You have complained more people in an area means more taxes from them. So they should get more. But this goes directly counter to the idea of redistribution that is in our Constitution.

And let’s be frank – more development means more income which means more taxes. The CRA, when devising the bases for division of revenue, considered history. When preparing its second policy for dividing the Equalisation Fund, it reviewed the causes of inequality, including the colonial period when “Implementation of the colonial legislation and /or policies intentionally or inadvertently instigated marginalisation in some parts of the country.”

Then came the inconsistency of vision and practice of post-colonial governments (including the infamous Sessional Paper No. 10 of 1965). The last “exacerbated inequality by focusing investment resources on areas with the ‘highest absorptive capacity’ without adequate redistributive policies”.

This is – interestingly – from a 2013 Government Paper on National Cohesion and Integration, in the very early days of the Kenyatta/Ruto regime, which recognised the Constitution as the heart and foundation of the topic.
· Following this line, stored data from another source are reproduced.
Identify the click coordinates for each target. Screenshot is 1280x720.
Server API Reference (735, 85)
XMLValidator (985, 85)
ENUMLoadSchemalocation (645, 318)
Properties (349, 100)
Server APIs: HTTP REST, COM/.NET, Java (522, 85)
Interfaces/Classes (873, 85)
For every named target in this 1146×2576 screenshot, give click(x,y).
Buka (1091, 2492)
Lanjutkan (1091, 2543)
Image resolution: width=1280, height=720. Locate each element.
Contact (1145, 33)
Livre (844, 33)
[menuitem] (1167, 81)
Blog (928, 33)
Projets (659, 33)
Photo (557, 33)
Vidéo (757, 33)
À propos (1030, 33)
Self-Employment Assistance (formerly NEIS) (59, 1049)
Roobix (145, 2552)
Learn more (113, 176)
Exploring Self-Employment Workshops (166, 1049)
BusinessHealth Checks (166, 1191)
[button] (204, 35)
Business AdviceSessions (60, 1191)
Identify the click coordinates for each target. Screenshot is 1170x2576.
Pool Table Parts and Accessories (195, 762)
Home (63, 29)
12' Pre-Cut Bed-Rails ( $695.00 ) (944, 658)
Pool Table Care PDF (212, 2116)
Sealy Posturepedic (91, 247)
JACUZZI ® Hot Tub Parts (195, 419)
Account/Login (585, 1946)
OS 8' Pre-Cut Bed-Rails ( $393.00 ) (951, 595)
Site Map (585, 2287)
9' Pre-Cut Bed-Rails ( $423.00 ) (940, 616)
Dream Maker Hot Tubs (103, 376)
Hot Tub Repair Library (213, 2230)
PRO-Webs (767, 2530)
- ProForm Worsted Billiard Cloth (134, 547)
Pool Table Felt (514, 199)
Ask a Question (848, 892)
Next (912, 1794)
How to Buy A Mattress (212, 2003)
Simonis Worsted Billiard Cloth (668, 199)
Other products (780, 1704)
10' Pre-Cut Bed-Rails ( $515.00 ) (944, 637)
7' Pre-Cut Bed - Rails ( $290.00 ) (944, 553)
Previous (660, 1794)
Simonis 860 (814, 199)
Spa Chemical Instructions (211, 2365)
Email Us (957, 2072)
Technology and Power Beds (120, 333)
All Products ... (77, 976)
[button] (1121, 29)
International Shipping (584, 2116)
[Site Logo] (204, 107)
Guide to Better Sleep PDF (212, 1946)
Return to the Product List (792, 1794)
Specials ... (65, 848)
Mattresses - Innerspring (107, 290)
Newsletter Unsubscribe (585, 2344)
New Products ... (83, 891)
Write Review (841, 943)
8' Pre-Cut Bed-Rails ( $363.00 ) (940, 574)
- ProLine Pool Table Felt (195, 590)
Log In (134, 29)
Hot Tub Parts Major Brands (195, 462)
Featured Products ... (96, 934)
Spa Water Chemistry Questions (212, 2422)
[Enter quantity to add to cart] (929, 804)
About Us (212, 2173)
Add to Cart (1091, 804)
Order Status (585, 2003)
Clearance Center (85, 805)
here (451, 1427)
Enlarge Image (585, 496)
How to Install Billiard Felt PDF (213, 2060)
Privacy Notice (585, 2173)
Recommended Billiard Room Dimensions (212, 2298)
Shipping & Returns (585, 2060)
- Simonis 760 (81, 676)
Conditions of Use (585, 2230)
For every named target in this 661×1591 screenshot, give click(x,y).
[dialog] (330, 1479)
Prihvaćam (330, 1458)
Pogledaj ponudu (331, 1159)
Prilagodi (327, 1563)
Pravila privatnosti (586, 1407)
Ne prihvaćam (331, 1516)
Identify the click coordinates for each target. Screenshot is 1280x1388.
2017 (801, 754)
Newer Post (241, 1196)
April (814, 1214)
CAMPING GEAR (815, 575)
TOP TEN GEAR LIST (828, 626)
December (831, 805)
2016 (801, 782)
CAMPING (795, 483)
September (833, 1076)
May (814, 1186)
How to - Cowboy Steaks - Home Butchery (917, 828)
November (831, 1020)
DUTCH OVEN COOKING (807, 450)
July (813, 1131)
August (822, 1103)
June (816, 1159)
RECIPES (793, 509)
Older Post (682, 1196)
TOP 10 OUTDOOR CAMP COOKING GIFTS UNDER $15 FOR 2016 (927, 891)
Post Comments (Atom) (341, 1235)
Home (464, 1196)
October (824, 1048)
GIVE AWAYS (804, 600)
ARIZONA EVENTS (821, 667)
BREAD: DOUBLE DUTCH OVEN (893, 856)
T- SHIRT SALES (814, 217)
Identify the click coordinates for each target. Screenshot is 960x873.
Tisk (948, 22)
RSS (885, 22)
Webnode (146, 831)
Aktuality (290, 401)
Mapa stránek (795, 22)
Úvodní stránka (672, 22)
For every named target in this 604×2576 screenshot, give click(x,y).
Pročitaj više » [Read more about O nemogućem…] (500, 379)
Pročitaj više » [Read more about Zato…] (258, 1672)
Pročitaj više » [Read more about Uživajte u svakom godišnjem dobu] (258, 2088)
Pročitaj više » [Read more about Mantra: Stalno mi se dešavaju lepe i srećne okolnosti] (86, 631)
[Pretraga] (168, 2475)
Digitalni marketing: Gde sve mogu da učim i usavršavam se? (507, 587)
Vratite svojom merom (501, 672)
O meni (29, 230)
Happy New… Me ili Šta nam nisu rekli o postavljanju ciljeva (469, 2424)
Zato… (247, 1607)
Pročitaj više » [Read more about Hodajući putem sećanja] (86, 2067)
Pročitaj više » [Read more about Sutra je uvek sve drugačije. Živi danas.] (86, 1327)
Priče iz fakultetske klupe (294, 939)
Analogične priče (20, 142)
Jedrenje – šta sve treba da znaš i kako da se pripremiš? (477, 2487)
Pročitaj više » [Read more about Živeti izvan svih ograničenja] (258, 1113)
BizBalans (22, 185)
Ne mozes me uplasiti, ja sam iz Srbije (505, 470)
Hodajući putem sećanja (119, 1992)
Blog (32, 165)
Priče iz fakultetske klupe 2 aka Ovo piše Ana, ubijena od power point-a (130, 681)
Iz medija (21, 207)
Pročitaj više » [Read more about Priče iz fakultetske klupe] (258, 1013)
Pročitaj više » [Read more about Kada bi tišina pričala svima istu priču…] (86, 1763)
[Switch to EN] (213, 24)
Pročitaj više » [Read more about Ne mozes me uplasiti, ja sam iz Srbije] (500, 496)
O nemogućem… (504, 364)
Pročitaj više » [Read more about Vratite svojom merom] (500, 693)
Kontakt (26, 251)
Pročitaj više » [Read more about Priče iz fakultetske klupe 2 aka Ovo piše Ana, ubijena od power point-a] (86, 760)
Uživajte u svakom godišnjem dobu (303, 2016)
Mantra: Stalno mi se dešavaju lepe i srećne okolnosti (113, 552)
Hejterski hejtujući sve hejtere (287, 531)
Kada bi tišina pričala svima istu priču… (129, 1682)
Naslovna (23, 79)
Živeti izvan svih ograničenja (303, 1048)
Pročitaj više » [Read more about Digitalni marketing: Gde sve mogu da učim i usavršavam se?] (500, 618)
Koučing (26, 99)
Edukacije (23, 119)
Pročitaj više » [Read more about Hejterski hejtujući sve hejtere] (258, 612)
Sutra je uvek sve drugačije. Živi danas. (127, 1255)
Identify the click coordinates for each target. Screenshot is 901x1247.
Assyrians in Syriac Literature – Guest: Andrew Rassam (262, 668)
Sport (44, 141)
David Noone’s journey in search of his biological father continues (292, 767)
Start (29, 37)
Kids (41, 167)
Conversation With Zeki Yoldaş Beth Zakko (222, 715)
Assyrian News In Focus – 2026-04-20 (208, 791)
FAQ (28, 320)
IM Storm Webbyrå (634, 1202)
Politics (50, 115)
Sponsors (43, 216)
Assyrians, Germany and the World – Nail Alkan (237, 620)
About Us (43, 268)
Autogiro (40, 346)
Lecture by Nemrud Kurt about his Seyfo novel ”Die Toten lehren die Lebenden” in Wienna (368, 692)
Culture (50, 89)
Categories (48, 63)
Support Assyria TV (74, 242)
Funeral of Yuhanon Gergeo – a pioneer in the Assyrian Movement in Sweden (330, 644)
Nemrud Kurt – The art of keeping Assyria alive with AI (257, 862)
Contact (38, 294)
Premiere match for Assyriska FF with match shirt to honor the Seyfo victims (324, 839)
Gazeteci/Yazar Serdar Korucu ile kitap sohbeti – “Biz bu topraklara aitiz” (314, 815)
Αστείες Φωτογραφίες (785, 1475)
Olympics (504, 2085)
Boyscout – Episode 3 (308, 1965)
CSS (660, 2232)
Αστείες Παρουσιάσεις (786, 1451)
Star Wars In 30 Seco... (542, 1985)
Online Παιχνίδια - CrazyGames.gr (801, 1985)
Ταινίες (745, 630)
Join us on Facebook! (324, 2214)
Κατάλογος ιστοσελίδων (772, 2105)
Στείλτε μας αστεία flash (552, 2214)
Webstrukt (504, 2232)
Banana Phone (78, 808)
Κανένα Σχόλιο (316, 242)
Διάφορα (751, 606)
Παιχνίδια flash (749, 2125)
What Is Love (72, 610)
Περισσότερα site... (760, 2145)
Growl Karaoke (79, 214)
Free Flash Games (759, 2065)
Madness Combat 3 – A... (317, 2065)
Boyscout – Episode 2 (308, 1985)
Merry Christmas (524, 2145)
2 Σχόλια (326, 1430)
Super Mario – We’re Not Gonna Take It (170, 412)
People who can pay more tax may be benefiting from past policies that favoured them. And if those who pay more taxes get more money, which will mean more development … I need not go on.

The time has come to change this. In fact, it came in 2010.

One man (even this is against the Constitution which never speaks as though only males do things) one vote one shilling is not the same as saying that “resources are about people,” as you say. People cannot be separated from their contexts, including their pasts and their environment. Their life chances, and their hope of changing them, are deeply affected by these factors. To treat the unequal in a uniform way is unconstitutional.

To repeat what I observed a year ago, David Ndii, now chairman of the President’s Council of Economic Advisers, in a 2020 article in the Elephant forcefully criticised the one vote one shilling philosophy.

And he wrote, “Without a commitment to equitable development there is no social contract, which is to say that, sooner or later, there will be no Kenya.” I hope that sentiment still figures in his advice.